◆ GIVEN ENTRIES:

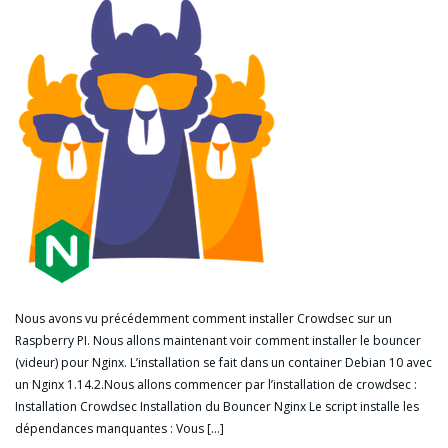
Nous avons vu précédemment comment installer Crowdsec sur un
Raspberry PI. Nous allons maintenant voir comment installer le bouncer
(videur) pour Nginx. L’installation se fait dans un container Debian 10 avec
un Nginx 1.14.2.Nous allons commencer par l’installation de crowdsec :
Installation Crowdsec Installation du Bouncer Nginx Le script installe les
dépendances manquantes : Vous […]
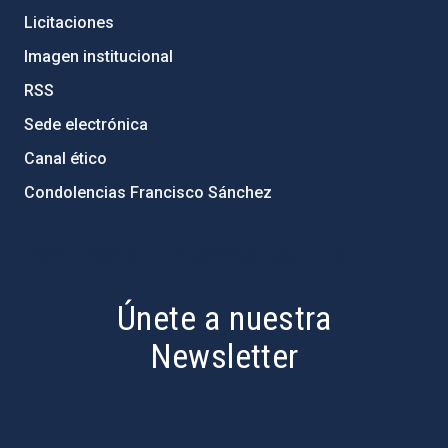
Licitaciones
Imagen institucional
RSS
Sede electrónica
Canal ético
Condolencias Francisco Sánchez
PostFooter > Newsletter link
Únete a nuestra
Newsletter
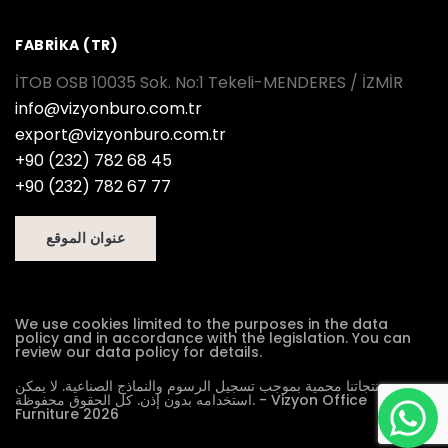
FABRİKA (TR)
İTOB OSB 10035 Sok. No:1 Tekeli-MENDERES / İZMİR
info@vizyonburo.com.tr
export@vizyonburo.com.tr
+90 (232) 782 68 45
+90 (232) 782 67 77
عنوان الموقع
We use cookies limited to the purposes in the data
policy and in accordance with the legislation. You can
review our data policy for details.
منتجاتنا محمية بموجب تسجيل الرسوم والنماذج الصناعية. لا يمكن
استخدامه بدون إذن. كل الحقوق محفوظة. - Vizyon Office
Furniture 2026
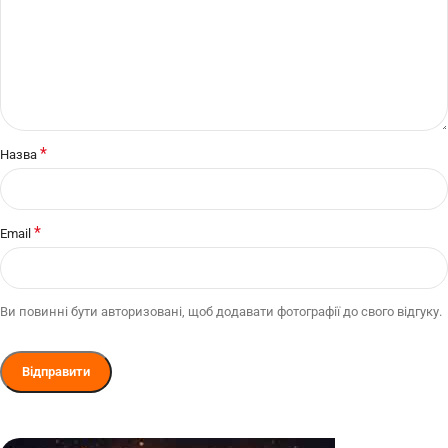
*
Назва
*
Email
Ви повинні бути авторизовані, щоб додавати фотографії до свого відгуку.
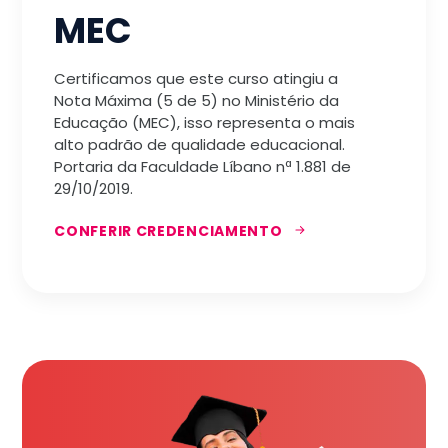
MEC
Certificamos que este curso atingiu a
Nota Máxima (5 de 5) no Ministério da
Educação (MEC), isso representa o mais
alto padrão de qualidade educacional.
Portaria da Faculdade Líbano nª 1.881 de
29/10/2019.
CONFERIR CREDENCIAMENTO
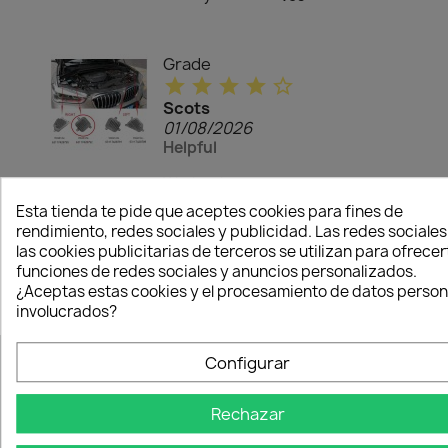
Grade
star
star
star
star
star_border
Scots
01/08/2026
Helpful
Works ok
Esta tienda te pide que aceptes cookies para fines de
thumb_up
Recommended
rendimiento, redes sociales y publicidad. Las redes sociales
to buy:
Yes
las cookies publicitarias de terceros se utilizan para ofrecer
funciones de redes sociales y anuncios personalizados.
¿Aceptas estas cookies y el procesamiento de datos person
involucrados?
Configurar
NUESTRA EMPRESA
Rechazar
Via Nazionale, 7 (Piane S.Atto)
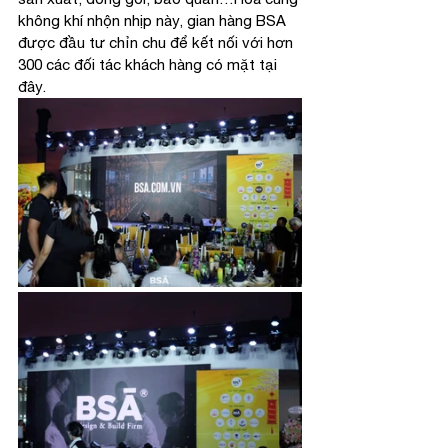
không khí nhộn nhịp này, gian hàng BSA 
được đầu tư chỉn chu để kết nối với hơn 
300 các đối tác khách hàng có mặt tại 
đây. 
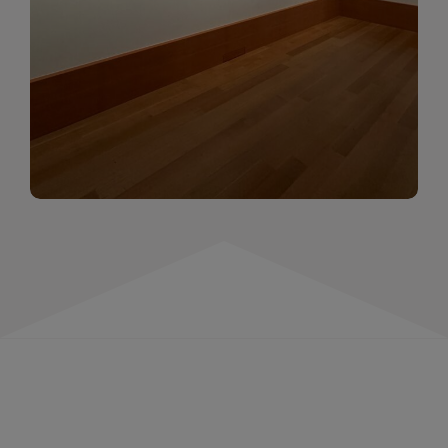
momentów. Zapraszamy do obejrzenia,
wspominania i inspirowania się!
WIĘCEJ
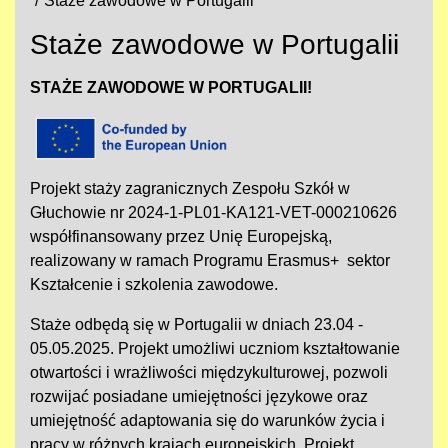
Staże zawodowe w Portugalii
Staże zawodowe w Portugalii
STAŻE ZAWODOWE W PORTUGALII!
Projekt staży zagranicznych Zespołu Szkół w
Głuchowie nr 2024-1-PL01-KA121-VET-000210626
współfinansowany przez Unię Europejską,
realizowany w ramach Programu Erasmus+ sektor
Kształcenie i szkolenia zawodowe.
Staże odbędą się w Portugalii w dniach 23.04 -
05.05.2025. Projekt umożliwi uczniom kształtowanie
otwartości i wrażliwości międzykulturowej, pozwoli
rozwijać posiadane umiejętności językowe oraz
umiejętność adaptowania się do warunków życia i
pracy w różnych krajach europejskich. Projekt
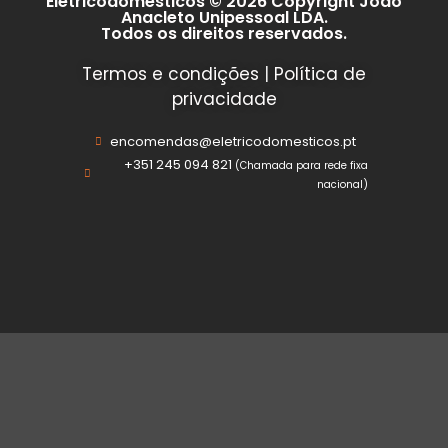
Eletricodomesticos © 2026 Copyright João
Anacleto Unipessoal LDA.
Todos os direitos reservados.
Termos e condições
|
Política de
privacidade
encomendas@eletricodomesticos.pt
+351 245 094 821
(Chamada para rede fixa
nacional)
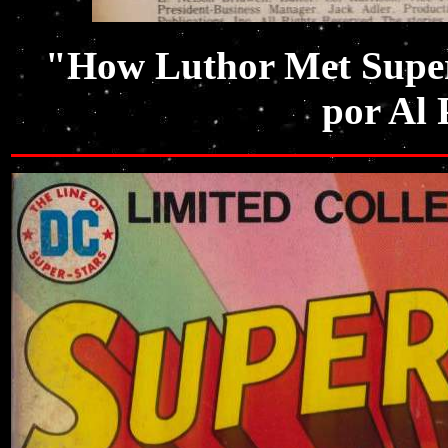
"How Luthor Met Super
por Al 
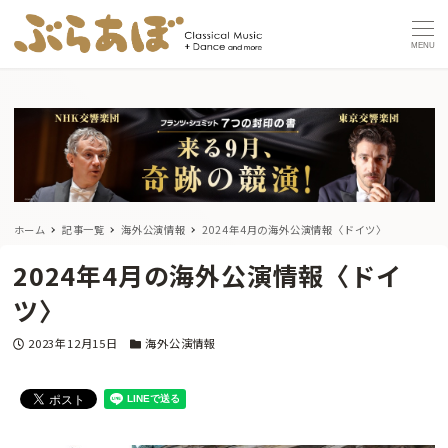
MENU
ホーム
記事一覧
海外公演情報
2024年4月の海外公演情報〈ドイツ〉
2024年4月の海外公演情報〈ドイ
ツ〉
投稿日
カテゴリー
2023年12月15日
海外公演情報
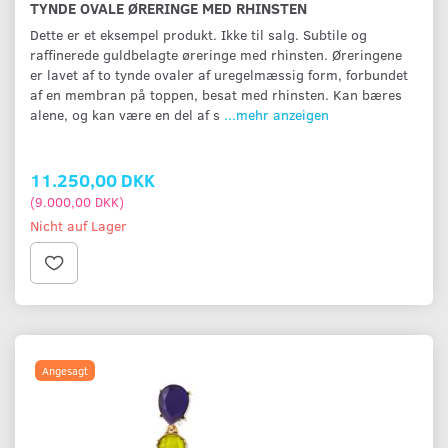
TYNDE OVALE ØRERINGE MED RHINSTEN
Dette er et eksempel produkt. Ikke til salg. Subtile og
raffinerede guldbelagte øreringe med rhinsten. Øreringene
er lavet af to tynde ovaler af uregelmæssig form, forbundet
af en membran på toppen, besat med rhinsten. Kan bæres
alene, og kan være en del af s
...mehr anzeigen
11.250,00 DKK
(
9.000,00 DKK
)
Nicht auf Lager
Angesagt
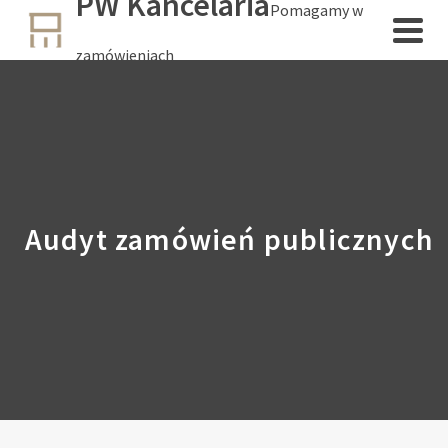
PW Kancelaria
Pomagamy w
zamówieniach
Audyt zamówień publicznych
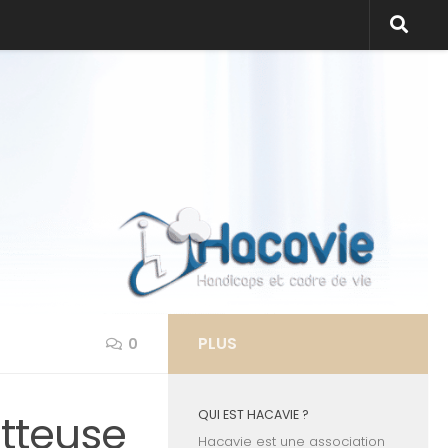
PLUS
0
tteuse
QUI EST HACAVIE ?
Hacavie est une association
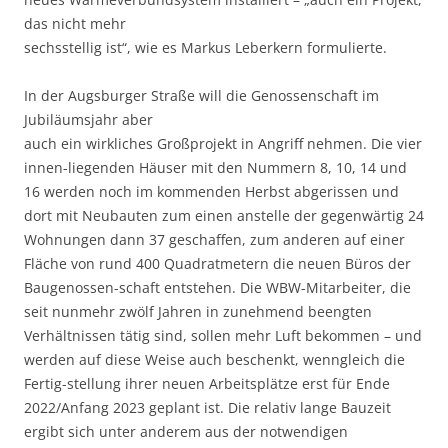
das nicht mehr
sechsstellig ist“, wie es Markus Leberkern formulierte.
In der Augsburger Straße will die Genossenschaft im
Jubiläumsjahr aber
auch ein wirkliches Großprojekt in Angriff nehmen. Die vier
innen-liegenden Häuser mit den Nummern 8, 10, 14 und
16 werden noch im kommenden Herbst abgerissen und
dort mit Neubauten zum einen anstelle der gegenwärtig 24
Wohnungen dann 37 geschaffen, zum anderen auf einer
Fläche von rund 400 Quadratmetern die neuen Büros der
Baugenossen-schaft entstehen. Die WBW-Mitarbeiter, die
seit nunmehr zwölf Jahren in zunehmend beengten
Verhältnissen tätig sind, sollen mehr Luft bekommen – und
werden auf diese Weise auch beschenkt, wenngleich die
Fertig-stellung ihrer neuen Arbeitsplätze erst für Ende
2022/Anfang 2023 geplant ist. Die relativ lange Bauzeit
ergibt sich unter anderem aus der notwendigen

◆ TASK TO COMPLETE: Please transcribe each line above exactly, but leave the images out.

◆ WRITTEN RESPONSE:
Nous avons vu précédemment comment installer Crowdsec sur un
Raspberry PI. Nous allons maintenant voir comment installer le bouncer
(videur) pour Nginx. L’installation se fait dans un container Debian 10 avec
un Nginx 1.14.2.Nous allons commencer par l’installation de crowdsec :
Installation Crowdsec Installation du Bouncer Nginx Le script installe les
dépendances manquantes : Vous […]
Licitaciones
Imagen institucional
RSS
Sede electrónica
Canal ético
Condolencias Francisco Sánchez
PostFooter > Newsletter link
Únete a nuestra
Newsletter
FABRİKA (TR)
İTOB OSB 10035 Sok. No:1 Tekeli-MENDERES / İZMİR
info@vizyonburo.com.tr
export@vizyonburo.com.tr
+90 (232) 782 68 45
+90 (232) 782 67 77
عنوان الموقع
We use cookies limited to the purposes in the data
policy and in accordance with the legislation. You can
review our data policy for details.
منتجاتنا محمية بموجب تسجيل الرسوم والنماذج الصناعية. لا يمكن
استخدامه بدون إذن. كل الحقوق محفوظة. - Vizyon Office
Furniture 2026
*
Назва
*
Email
Ви повинні бути авторизовані, щоб додавати фотографії до свого відгуку.
MEC
Certificamos que este curso atingiu a
Nota Máxima (5 de 5) no Ministério da
Educação (MEC), isso representa o mais
alto padrão de qualidade educacional.
Portaria da Faculdade Líbano nª 1.881 de
29/10/2019.
CONFERIR CREDENCIAMENTO
Grade
star
star
star
star
star_border
Scots
01/08/2026
Helpful
Works ok
Esta tienda te pide que aceptes cookies para fines de
thumb_up
Recommended
rendimiento, redes sociales y publicidad. Las redes sociales
to buy:
Yes
las cookies publicitarias de terceros se utilizan para ofrecer
funciones de redes sociales y anuncios personalizados.
¿Aceptas estas cookies y el procesamiento de datos person
involucrados?
Configurar
NUESTRA EMPRESA
Rechazar
Via Nazionale, 7 (Piane S.Atto)
không khí nhộn nhịp này, gian hàng BSA 
được đầu tư chỉn chu để kết nối với hơn 
300 các đối tác khách hàng có mặt tại 
đây. 
momentów. Zapraszamy do obejrzenia,
wspominania i inspirowania się!
WIĘCEJ
Staże zawodowe w Portugalii
Staże zawodowe w Portugalii
STAŻE ZAWODOWE W PORTUGALII!
Projekt staży zagranicznych Zespołu Szkół w
Głuchowie nr 2024-1-PL01-KA121-VET-000210626
współfinansowany przez Unię Europejską,
realizowany w ramach Programu Erasmus+ sektor
Kształcenie i szkolenia zawodowe.
Staże odbędą się w Portugalii w dniach 23.04 -
05.05.2025. Projekt umożliwi uczniom kształtowanie
otwartości i wrażliwości międzykulturowej, pozwoli
rozwijać posiadane umiejętności językowe oraz
umiejętność adaptowania się do warunków życia i
pracy w różnych krajach europejskich. Projekt
Eletricodomesticos © 2026 Copyright João
Anacleto Unipessoal LDA.
Todos os direitos reservados.
Termos e condições
|
Política de
privacidade
encomendas@eletricodomesticos.pt
+351 245 094 821
(Chamada para rede fixa
nacional)
"How Luthor Met Super
por Al 
MENU
ホーム
記事一覧
海外公演情報
2024年4月の海外公演情報〈ドイツ〉
2024年4月の海外公演情報〈ドイ
ツ〉
投稿日
カテゴリー
2023年12月15日
海外公演情報
TYNDE OVALE ØRERINGE MED RHINSTEN
Dette er et eksempel produkt. Ikke til salg. Subtile og
raffinerede guldbelagte øreringe med rhinsten. Øreringene
er lavet af to tynde ovaler af uregelmæssig form, forbundet
af en membran på toppen, besat med rhinsten. Kan bæres
alene, og kan være en del af s
...mehr anzeigen
11.250,00 DKK
(
9.000,00 DKK
)
Nicht auf Lager
Angesagt
PW Kancelaria
Pomagamy w
zamówieniach
Audyt zamówień publicznych
PLUS
0
tteuse
QUI EST HACAVIE ?
Hacavie est une association
das nicht mehr
sechsstellig ist“, wie es Markus Leberkern formulierte.
In der Augsburger Straße will die Genossenschaft im
Jubiläumsjahr aber
auch ein wirkliches Großprojekt in Angriff nehmen. Die vier
innen-liegenden Häuser mit den Nummern 8, 10, 14 und
16 werden noch im kommenden Herbst abgerissen und
dort mit Neubauten zum einen anstelle der gegenwärtig 24
Wohnungen dann 37 geschaffen, zum anderen auf einer
Fläche von rund 400 Quadratmetern die neuen Büros der
Baugenossen-schaft entstehen. Die WBW-Mitarbeiter, die
seit nunmehr zwölf Jahren in zunehmend beengten
Verhältnissen tätig sind, sollen mehr Luft bekommen – und
werden auf diese Weise auch beschenkt, wenngleich die
Fertig-stellung ihrer neuen Arbeitsplätze erst für Ende
2022/Anfang 2023 geplant ist. Die relativ lange Bauzeit
ergibt sich unter anderem aus der notwendigen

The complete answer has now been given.